When most people think of trash, they think of the useless garbage that has no other purpose but to be thrown away. But a newly funded government project backed by the Obama administration is to be executed correctly, then trash can be a source of ethanol instead of being dumped into landfills.
The Fulcrum Sierra BioFuels project, which has a $105 million federal loan guarantee issued under the USDA’s Rural Development Biorefinery Assistance Program, will be taking household trash and converting it into ethanol at a biofuel production facility in northern Nevada. The goal is to annually convert 147,000 tons of solid waste into 10 million gallons of ethanol. The ethanol will be used for transportation fuel.
The benefits of this project are three-fold: It eliminates trash in a productive manner, it reduces dependence on foreign oil and it will help the local economy where the plan is located. In fact, officials predict the new plant will create 430 construction jobs and 53 permanent jobs by 2015. Another added advantage is that since the source of the fuel (the solid waste) is obtained at no cost, the cost of ethanol will be lower as well.
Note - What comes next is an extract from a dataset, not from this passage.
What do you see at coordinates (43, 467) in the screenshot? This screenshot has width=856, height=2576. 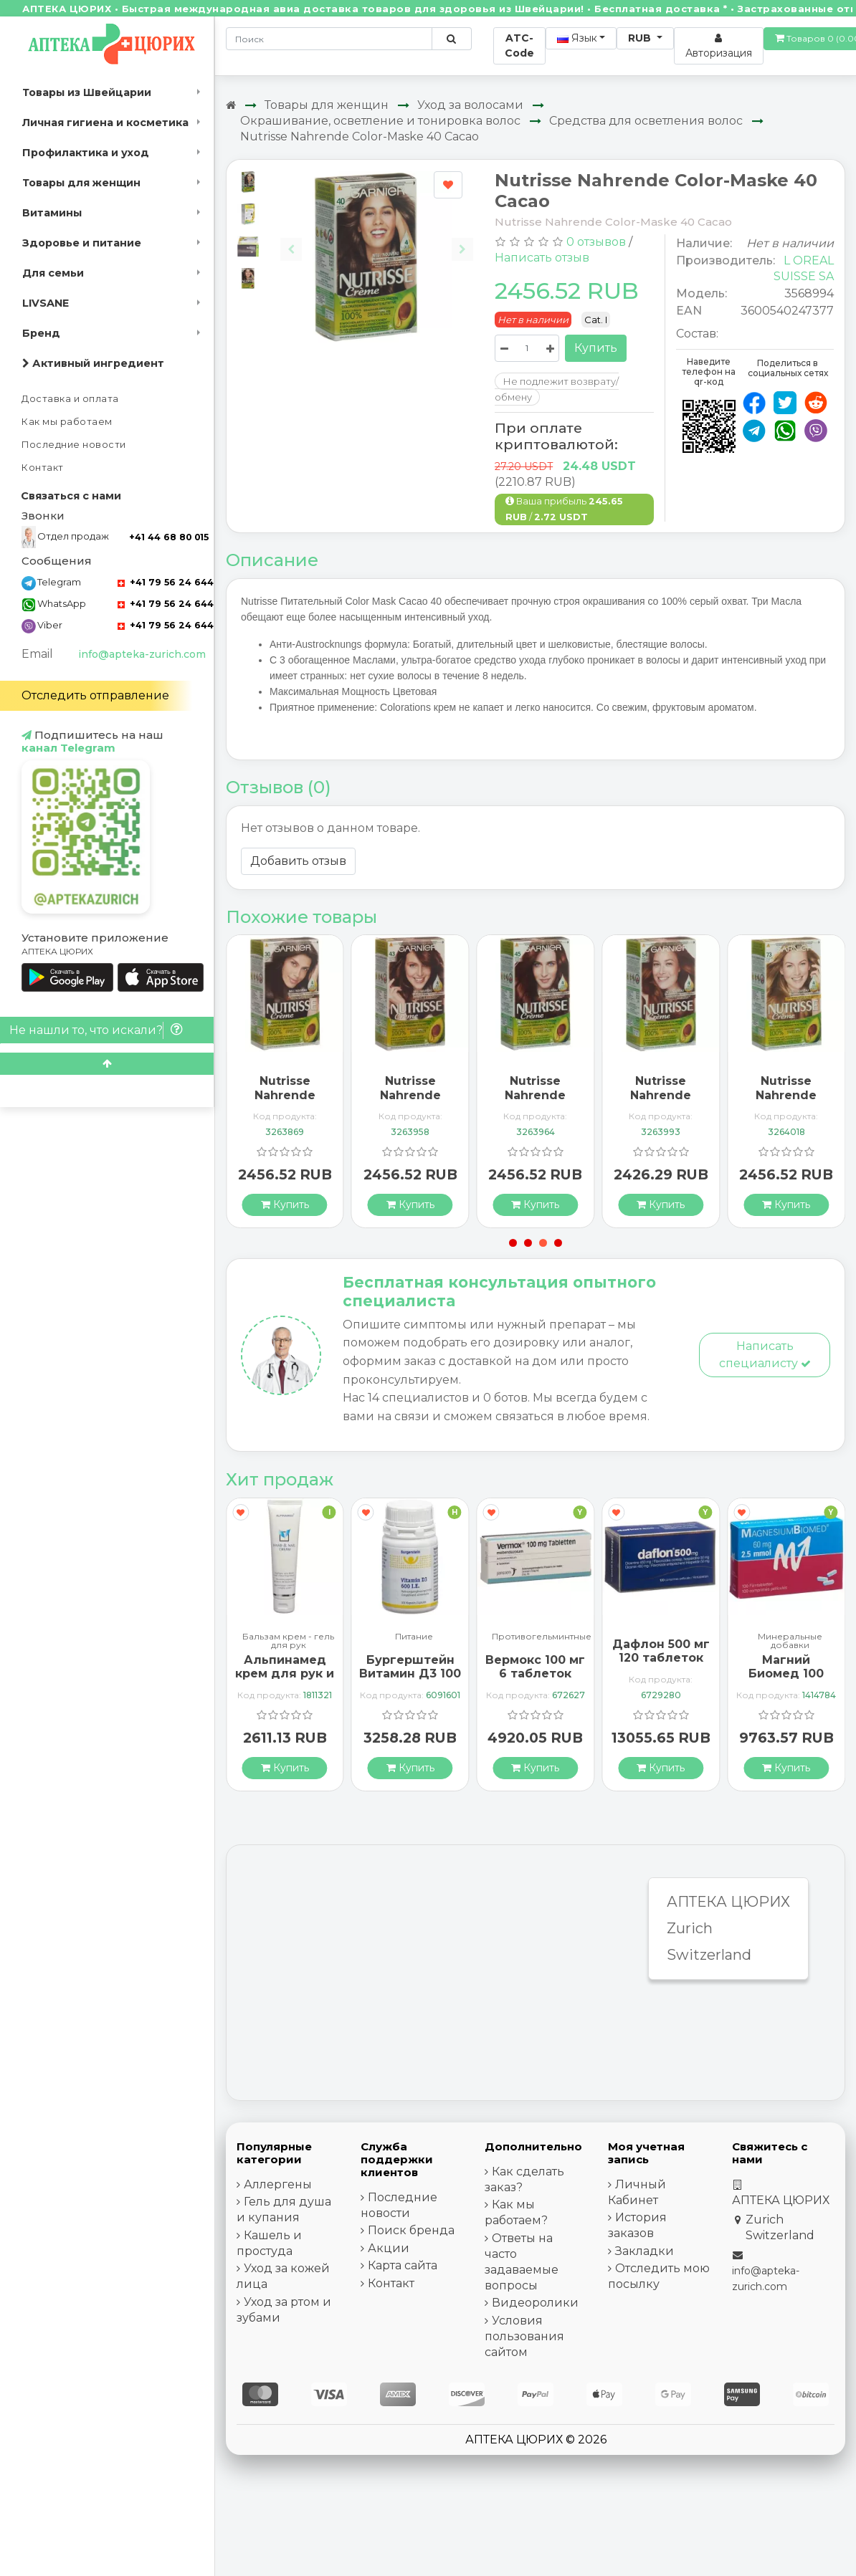 I see `Контакт` at bounding box center [43, 467].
What’s more, if implemented worldwide, this concept of turning solid waste to fuel could change the word. In 2009 a team of scientists from Singapore and Switzerland released data (PDF) published in the journal Global Change Biology: Bioenergy that disclosed how much ethanol could potentially be created from waste. The New York Times wrote, noting that the calculations don’t account for greenhouse emissions created in the process, that:
Basing their calculations on known wood and crop waste yields, as well as estimates of gas and paper consumption in 173 countries, the group reckons there’s enough such trash to generate 82.9 billion litres of ethanol (almost 22 billion gallons) a year – “replacing 5.36 percent of gasoline consumption, with accompanying greenhouse gas emissions savings of between 29.2 percent and 86.1 percent,” the authors conclude.
So how will this whole process go down? Fulcrum has signed a contract with Waste Management and Waste Connections Inc., which will provide garbage from 19 states that have recyclables (plastics, cans, bottles and paper) removed. Trash will be converted to ethanol in the plan and then sold to Tenaska BioFuels LLC, which will then market it to blenders in the Nevada and Northern California region.
If you think this process is too good to be true, then consider this: Converting trash to gas has been tried successfully, albeit on a much smaller scale, in other parts of the country and internationally as well. In fact, in 2009, a green energy company based in Quebec successfully turned trash into fuel.